Stored data entries
········

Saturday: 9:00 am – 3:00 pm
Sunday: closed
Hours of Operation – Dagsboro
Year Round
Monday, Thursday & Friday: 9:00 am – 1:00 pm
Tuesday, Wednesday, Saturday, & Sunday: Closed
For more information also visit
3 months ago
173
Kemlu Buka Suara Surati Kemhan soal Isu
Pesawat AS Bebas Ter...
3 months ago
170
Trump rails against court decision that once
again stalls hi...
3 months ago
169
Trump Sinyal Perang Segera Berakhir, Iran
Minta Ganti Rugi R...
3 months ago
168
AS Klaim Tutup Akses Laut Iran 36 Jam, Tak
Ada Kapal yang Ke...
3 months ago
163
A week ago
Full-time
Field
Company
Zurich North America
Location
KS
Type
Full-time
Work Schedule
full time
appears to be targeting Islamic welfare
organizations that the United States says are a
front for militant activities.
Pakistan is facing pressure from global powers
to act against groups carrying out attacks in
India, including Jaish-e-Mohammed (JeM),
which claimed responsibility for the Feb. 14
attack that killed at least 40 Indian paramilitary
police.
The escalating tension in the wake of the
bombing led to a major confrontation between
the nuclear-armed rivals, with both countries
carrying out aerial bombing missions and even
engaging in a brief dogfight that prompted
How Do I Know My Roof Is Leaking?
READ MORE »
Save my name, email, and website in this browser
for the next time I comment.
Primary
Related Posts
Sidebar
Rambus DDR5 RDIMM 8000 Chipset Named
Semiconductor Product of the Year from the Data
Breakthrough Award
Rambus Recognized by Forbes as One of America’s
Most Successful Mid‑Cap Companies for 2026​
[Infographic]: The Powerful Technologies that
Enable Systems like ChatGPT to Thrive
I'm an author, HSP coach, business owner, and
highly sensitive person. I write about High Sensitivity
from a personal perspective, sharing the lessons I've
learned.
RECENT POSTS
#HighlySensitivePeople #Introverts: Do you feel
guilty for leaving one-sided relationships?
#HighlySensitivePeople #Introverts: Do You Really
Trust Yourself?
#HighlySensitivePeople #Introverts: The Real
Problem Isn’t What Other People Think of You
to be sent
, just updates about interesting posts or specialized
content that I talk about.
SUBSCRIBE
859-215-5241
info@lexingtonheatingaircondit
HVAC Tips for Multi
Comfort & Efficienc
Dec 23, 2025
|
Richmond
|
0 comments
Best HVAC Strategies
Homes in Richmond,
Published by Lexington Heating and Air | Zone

········

» WHAT YOU ARE ASKED TO DO
Write each line of the data above out again without altering a word.

» YOUR RESPONSE
Saturday: 9:00 am – 3:00 pm
Sunday: closed
Hours of Operation – Dagsboro
Year Round
Monday, Thursday & Friday: 9:00 am – 1:00 pm
Tuesday, Wednesday, Saturday, & Sunday: Closed
For more information also visit
3 months ago
173
Kemlu Buka Suara Surati Kemhan soal Isu
Pesawat AS Bebas Ter...
3 months ago
170
Trump rails against court decision that once
again stalls hi...
3 months ago
169
Trump Sinyal Perang Segera Berakhir, Iran
Minta Ganti Rugi R...
3 months ago
168
AS Klaim Tutup Akses Laut Iran 36 Jam, Tak
Ada Kapal yang Ke...
3 months ago
163
A week ago
Full-time
Field
Company
Zurich North America
Location
KS
Type
Full-time
Work Schedule
full time
appears to be targeting Islamic welfare
organizations that the United States says are a
front for militant activities.
Pakistan is facing pressure from global powers
to act against groups carrying out attacks in
India, including Jaish-e-Mohammed (JeM),
which claimed responsibility for the Feb. 14
attack that killed at least 40 Indian paramilitary
police.
The escalating tension in the wake of the
bombing led to a major confrontation between
the nuclear-armed rivals, with both countries
carrying out aerial bombing missions and even
engaging in a brief dogfight that prompted
How Do I Know My Roof Is Leaking?
READ MORE »
Save my name, email, and website in this browser
for the next time I comment.
Primary
Related Posts
Sidebar
Rambus DDR5 RDIMM 8000 Chipset Named
Semiconductor Product of the Year from the Data
Breakthrough Award
Rambus Recognized by Forbes as One of America’s
Most Successful Mid‑Cap Companies for 2026​
[Infographic]: The Powerful Technologies that
Enable Systems like ChatGPT to Thrive
I'm an author, HSP coach, business owner, and
highly sensitive person. I write about High Sensitivity
from a personal perspective, sharing the lessons I've
learned.
RECENT POSTS
#HighlySensitivePeople #Introverts: Do you feel
guilty for leaving one-sided relationships?
#HighlySensitivePeople #Introverts: Do You Really
Trust Yourself?
#HighlySensitivePeople #Introverts: The Real
Problem Isn’t What Other People Think of You
to be sent
, just updates about interesting posts or specialized
content that I talk about.
SUBSCRIBE
859-215-5241
info@lexingtonheatingaircondit
HVAC Tips for Multi
Comfort & Efficienc
Dec 23, 2025
|
Richmond
|
0 comments
Best HVAC Strategies
Homes in Richmond,
Published by Lexington Heating and Air | Zone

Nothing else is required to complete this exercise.